Gary Moll et Deborah Gangloff décrivent le rôle que peuvent jouer deux facteurs très différents dans la foresterie urbaine aux Etats-Unis, pays qui est à la pointe des efforts dans ce domaine.

L'un de ces facteurs est la participation populaire, souvent mobilisée par les Organisations non gouvernementales (ONG). Celles-ci ont déjà pris dans de nombreuses villes américaines l'initiative de lancer et d'exécuter des programmes de foresterie urbaine dont elles assurent ensuite l'entretien. Le deuxième facteur est la technologie de pointe: des logiciels écrits spécialement pour la foresterie urbaine permettront d'inventorier, de contrôler et d'évaluer les programmes arbre par arbre.

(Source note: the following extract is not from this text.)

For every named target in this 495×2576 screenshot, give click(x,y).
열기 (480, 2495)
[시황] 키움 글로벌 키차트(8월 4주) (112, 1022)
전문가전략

La FAO, qui a pour vocation de s'occuper du développement rural dans les secteurs de l'agriculture, des forêts et des pêches, n'est intervenue que très indirectement pour promouvoir la foresterie urbaine. Mais cela ne signifie pas qu'elle en sous-estime l'importance. Elle est prête à fournir une assistance partout où elle le pourra aux administrations locales, aux institutions, aux ONG et à tout autre organisme s'occupant de programmes de foresterie urbaine. De tels programmes peuvent être bénéfiques pour tous les habitants, riches ou pauvres, de presque toutes les villes du monde.